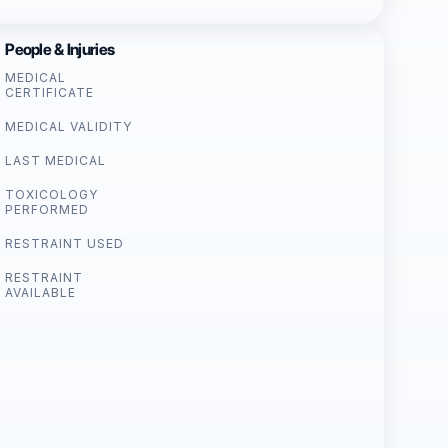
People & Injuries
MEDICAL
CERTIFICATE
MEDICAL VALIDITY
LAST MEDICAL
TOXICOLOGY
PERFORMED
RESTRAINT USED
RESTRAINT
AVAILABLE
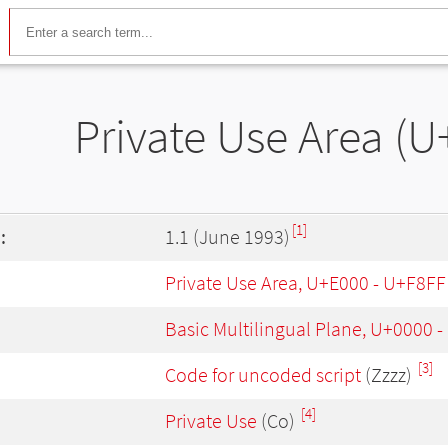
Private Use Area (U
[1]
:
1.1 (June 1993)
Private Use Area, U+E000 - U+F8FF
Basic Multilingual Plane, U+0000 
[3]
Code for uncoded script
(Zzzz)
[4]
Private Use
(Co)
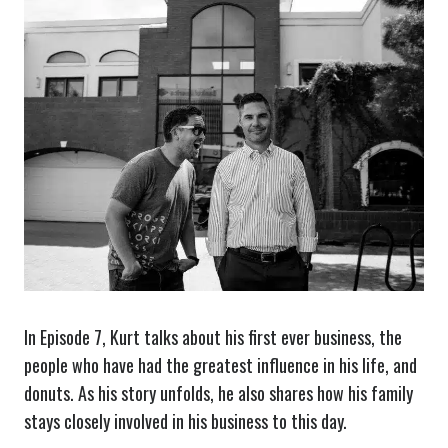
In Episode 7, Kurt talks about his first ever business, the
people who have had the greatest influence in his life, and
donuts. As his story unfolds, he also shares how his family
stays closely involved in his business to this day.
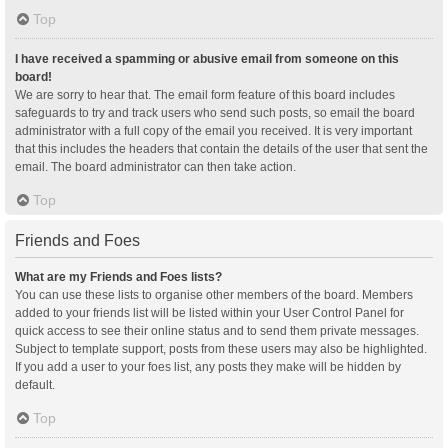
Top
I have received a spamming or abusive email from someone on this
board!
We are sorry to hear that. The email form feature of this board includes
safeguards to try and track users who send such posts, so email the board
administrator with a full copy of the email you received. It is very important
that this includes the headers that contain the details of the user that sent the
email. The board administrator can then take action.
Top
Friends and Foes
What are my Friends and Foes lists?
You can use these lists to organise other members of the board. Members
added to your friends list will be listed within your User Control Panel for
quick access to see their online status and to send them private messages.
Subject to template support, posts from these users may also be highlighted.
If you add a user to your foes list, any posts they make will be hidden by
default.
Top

──────────

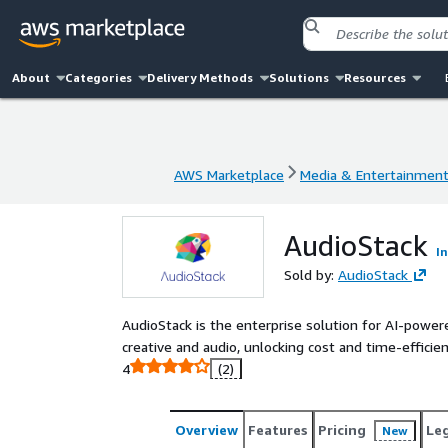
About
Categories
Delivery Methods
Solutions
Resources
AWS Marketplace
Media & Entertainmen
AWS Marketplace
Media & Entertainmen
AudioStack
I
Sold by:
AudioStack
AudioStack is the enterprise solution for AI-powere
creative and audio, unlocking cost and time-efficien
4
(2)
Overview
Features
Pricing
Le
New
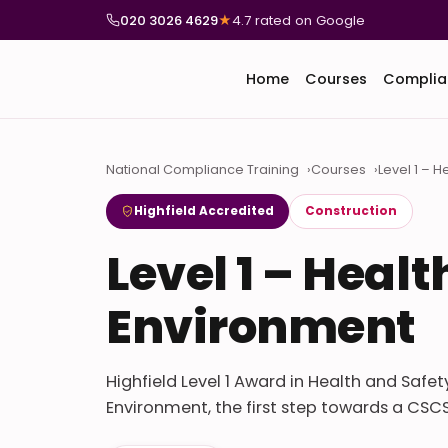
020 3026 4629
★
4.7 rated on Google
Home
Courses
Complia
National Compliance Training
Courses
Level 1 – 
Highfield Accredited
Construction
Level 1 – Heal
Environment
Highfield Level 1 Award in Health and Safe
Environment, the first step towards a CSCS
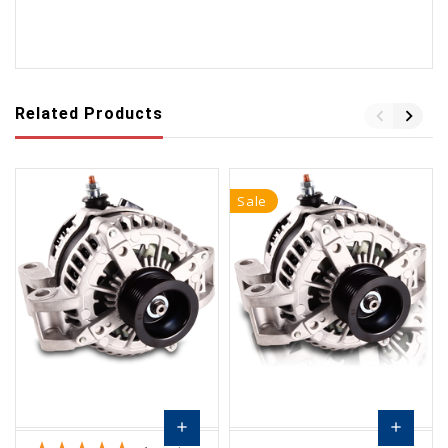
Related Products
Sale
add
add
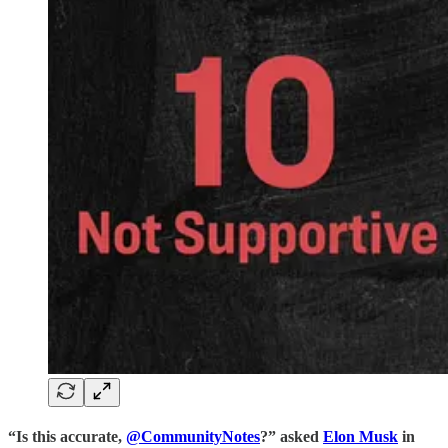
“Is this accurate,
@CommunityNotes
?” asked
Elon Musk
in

──────────

#### [Your objective]
Output exactly the lines of the listing above that start with the one holding "People & Injuries" and go on through the one holding "that this includes"; leave the pictures out.

#### [Answer box]
People & Injuries
MEDICAL
CERTIFICATE
MEDICAL VALIDITY
LAST MEDICAL
TOXICOLOGY
PERFORMED
RESTRAINT USED
RESTRAINT
AVAILABLE
Private Use Area (U
[1]
:
1.1 (June 1993)
Private Use Area, U+E000 - U+F8FF
Basic Multilingual Plane, U+0000 
[3]
Code for uncoded script
(Zzzz)
[4]
Private Use
(Co)
In Episode 7, Kurt talks about his first ever business, the
people who have had the greatest influence in his life, and
donuts. As his story unfolds, he also shares how his family
stays closely involved in his business to this day.
Top
I have received a spamming or abusive email from someone on this
board!
We are sorry to hear that. The email form feature of this board includes
safeguards to try and track users who send such posts, so email the board
administrator with a full copy of the email you received. It is very important
that this includes the headers that contain the details of the user that sent the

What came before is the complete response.